Alumni Board Awards announced

Clockwise from upper left: Maurice M. Dixon, Jr.; Robert Krueger; Kara Thomson; The Johnny Carson Foundation with Dean Chuck O'Connor and Carson Center Founding Director Megan Elliott.
Clockwise from upper left: Maurice M. Dixon, Jr.; Robert Krueger; Kara Thomson; The Johnny Carson Foundation with Dean Chuck O'Connor and Carson Center Founding Director Megan Elliott.

Alumni Board Awards announced

calendar icon22 Apr 2020    

Lincoln, Neb.--The Hixson-Lied College of Fine and Performing Arts Alumni Board has announced their alumni board awards for 2020.

Due to COVID-19, the College will not be having its annual Honors Day celebration. These awards will be recognized at a later date. Additional Honors Day awards will be announced on our website and social media @UNLArts on April 24.

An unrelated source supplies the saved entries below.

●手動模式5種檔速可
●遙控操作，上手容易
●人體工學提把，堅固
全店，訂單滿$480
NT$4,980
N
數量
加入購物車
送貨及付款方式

Award of Merit: Johnny Carson Foundation.
Alumni Achievement Award in Art: Maurice M. Dixon, Jr. (B.F.A. 1970; M.F.A. 1973)
Alumni Achievement Award in Music: Robert Krueger (B.M.E. 1984; M.M. 1994)
Alumni Achievement Award in Theatre and Film: Kara Thomson (M.F.A. 1998)
Student Leadership Award: Terry Ratzlaff, School of Art, Art History & Design

Johnny Carson Foundation:
The Johnny Carson Foundation’s Board, which includes Allan Alexander, Larry Witzer, Jeff Sotzing, Lawrence Heller and Steve Sotzing, have transformed not only the Hixson-Lied College of Fine and Performing Arts, but the entire University of Nebraska–Lincoln with their philanthropy.

It all began with Johnny Carson himself making a $5.3 million donation in November 2004 to renovate the Temple Building (the very building where he studied radio while he was a student at Nebraska in the late 1940s). An additional $5 million gift was received shortly after his death in January 2005. The university renamed the Department of Theatre Arts to the Johnny Carson School of Theatre and Film, recognizing the importance of the growing film and new media program and giving a nod to Johnny’s expertise and achievements in television.

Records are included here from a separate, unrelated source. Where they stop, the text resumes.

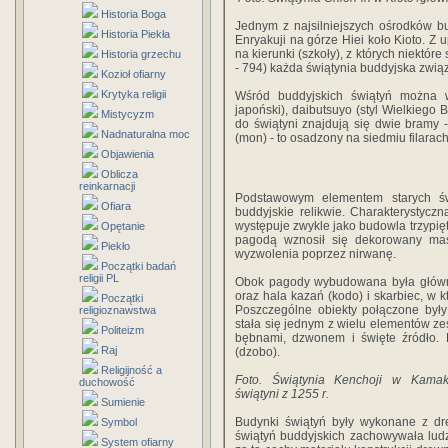
Historia Boga
Jednym z najsilniejszych ośrodków b
Historia Piekła
Enryakuji na górze Hiei koło Kioto. 
na kierunki (szkoły), z których niektór
Historia grzechu
- 794) każda świątynia buddyjska zwią
Kozioł ofiarny
Krytyka religii
Wśród buddyjskich świątyń można wyr
japoński), daibutsuyo (styl Wielkiego 
Mistycyzm
do świątyni znajdują się dwie bramy
Nadnaturalna moc
(mon) - to osadzony na siedmiu filarac
Objawienia
Oblicza
reinkarnacji
Podstawowym elementem starych św
Ofiara
buddyjskie relikwie. Charakterystyczn
występuje zwykle jako budowla trzypięt
Opętanie
pagodą wznosił się dekorowany mas
Piekło
wyzwolenia poprzez nirwanę.
Początki badań
religii PL
Obok pagody wybudowana była główna
oraz hala kazań (kodo) i skarbiec, w k
Początki
Poszczególne obiekty połączone były
religioznawstwa
stała się jednym z wielu elementów ze
Politeizm
bębnami, dzwonem i święte źródło.
Raj
(dzobo).
Religijność a
Foto. Świątynia Kenchoji w Kama
duchowość
świątyni z 1255 r.
Sumienie
Budynki świątyń były wykonane z dre
Symbol
świątyń buddyjskich zachowywała ludz
System ofiarny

Later in 2011, the Johnny Carson Foundation announced a $1 million gift to create the Johnny Carson Opportunity Scholarship Fund and made an additional $1.25 million gift later to support these scholarships.

Then, in November 2015, the Johnny Carson Foundation made their largest and most transformative gift yet—a $20 million gift to create an academic program and facility focused on interdisciplinary learning, creativity and research in emerging media that would be called the Johnny Carson Center for Emerging Media Arts and would be located in the former Nebraska Bookstore location at 13th and Q streets.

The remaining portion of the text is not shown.